## Aim of the exercise
Only the lines with "Hybrid" in them need to be copied from the listing.

──────────

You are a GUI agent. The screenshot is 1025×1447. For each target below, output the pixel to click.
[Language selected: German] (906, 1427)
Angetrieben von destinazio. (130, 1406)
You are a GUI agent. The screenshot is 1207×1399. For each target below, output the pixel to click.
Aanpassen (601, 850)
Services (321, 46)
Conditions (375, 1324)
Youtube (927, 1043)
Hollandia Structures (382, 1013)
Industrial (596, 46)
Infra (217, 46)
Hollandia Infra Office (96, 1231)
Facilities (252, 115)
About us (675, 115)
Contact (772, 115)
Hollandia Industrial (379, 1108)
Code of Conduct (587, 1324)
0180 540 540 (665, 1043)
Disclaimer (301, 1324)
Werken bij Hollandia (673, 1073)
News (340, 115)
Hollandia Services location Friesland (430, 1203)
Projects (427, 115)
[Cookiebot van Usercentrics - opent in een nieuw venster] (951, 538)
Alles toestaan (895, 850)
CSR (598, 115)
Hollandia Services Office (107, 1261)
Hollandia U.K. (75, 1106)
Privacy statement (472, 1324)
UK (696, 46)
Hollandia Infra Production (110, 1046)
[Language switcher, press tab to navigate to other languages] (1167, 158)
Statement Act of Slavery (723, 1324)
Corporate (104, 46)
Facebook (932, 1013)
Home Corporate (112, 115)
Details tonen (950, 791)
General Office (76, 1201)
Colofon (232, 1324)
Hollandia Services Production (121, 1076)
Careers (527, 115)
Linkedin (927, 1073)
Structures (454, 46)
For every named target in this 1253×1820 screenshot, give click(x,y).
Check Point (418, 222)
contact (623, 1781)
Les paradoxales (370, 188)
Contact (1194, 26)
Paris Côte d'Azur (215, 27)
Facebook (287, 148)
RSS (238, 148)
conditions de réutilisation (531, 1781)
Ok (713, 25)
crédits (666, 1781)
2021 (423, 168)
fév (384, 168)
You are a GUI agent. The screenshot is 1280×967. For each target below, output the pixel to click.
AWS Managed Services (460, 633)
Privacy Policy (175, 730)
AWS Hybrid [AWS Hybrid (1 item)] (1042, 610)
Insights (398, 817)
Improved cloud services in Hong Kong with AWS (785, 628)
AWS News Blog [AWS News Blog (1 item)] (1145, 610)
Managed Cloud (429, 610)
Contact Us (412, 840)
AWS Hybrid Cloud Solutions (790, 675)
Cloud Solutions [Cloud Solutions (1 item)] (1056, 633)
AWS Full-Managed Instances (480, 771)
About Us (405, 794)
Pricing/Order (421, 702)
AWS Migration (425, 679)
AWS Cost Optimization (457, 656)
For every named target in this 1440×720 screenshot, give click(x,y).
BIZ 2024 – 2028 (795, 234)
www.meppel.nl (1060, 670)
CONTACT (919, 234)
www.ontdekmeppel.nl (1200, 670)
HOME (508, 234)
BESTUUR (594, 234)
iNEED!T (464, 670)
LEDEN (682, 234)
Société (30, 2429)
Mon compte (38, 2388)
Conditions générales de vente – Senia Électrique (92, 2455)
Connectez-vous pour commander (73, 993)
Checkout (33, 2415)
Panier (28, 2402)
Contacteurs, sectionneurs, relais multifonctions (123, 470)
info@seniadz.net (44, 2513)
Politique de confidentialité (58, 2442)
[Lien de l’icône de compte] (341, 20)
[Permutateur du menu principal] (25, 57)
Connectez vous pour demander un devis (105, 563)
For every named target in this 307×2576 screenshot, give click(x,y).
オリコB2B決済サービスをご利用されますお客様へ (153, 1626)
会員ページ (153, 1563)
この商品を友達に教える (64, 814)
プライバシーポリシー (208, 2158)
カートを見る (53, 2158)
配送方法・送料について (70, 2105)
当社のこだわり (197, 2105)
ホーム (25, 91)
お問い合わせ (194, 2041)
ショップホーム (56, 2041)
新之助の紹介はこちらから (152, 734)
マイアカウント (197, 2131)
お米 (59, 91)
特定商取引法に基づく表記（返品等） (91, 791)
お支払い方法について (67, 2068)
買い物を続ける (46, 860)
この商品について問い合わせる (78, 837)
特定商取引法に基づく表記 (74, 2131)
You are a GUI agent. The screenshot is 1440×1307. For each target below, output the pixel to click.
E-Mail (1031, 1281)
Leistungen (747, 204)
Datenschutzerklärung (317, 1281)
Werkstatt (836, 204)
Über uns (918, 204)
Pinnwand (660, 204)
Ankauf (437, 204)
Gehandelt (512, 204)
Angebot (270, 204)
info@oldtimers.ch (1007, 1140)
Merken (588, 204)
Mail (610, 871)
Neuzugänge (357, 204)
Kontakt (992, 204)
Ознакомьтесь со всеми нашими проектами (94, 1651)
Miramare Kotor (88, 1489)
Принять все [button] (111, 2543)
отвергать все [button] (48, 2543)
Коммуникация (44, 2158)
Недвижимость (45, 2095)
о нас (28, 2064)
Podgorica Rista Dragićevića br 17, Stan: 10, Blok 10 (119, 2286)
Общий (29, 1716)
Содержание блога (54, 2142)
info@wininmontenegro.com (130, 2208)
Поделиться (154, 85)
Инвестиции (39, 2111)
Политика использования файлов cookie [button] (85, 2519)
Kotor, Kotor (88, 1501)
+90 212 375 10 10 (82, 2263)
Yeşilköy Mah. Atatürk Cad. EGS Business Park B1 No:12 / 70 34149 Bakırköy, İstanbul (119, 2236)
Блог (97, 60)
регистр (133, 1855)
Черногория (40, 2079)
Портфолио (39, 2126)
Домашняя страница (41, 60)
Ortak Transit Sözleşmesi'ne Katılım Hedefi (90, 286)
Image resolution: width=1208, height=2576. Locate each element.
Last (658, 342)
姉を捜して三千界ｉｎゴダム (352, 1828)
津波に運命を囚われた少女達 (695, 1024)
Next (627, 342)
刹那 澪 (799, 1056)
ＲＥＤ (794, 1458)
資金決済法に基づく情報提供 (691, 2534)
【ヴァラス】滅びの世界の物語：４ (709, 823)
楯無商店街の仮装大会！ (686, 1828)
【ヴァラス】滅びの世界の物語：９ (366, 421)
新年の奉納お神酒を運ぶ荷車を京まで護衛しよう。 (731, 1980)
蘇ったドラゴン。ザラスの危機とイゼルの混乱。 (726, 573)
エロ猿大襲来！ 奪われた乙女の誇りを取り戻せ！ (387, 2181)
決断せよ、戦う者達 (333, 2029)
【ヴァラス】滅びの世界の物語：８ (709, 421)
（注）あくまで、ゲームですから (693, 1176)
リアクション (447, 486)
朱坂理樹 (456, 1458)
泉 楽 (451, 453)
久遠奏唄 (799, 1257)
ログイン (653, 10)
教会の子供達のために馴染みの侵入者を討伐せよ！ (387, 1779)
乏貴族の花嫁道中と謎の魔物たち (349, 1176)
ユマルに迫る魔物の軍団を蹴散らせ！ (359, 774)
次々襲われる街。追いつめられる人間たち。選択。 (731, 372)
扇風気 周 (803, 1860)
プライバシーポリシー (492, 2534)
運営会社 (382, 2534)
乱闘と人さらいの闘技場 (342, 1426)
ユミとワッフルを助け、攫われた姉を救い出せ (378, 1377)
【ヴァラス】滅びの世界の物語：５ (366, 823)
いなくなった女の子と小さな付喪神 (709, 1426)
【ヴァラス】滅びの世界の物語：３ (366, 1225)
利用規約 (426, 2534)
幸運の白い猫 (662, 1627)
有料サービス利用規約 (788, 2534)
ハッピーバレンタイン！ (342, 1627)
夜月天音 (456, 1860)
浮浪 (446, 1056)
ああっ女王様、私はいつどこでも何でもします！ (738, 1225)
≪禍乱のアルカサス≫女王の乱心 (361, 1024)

──────────

## Solution for this task
AWS Hybrid [AWS Hybrid (1 item)] (1042, 610)
AWS Hybrid Cloud Solutions (790, 675)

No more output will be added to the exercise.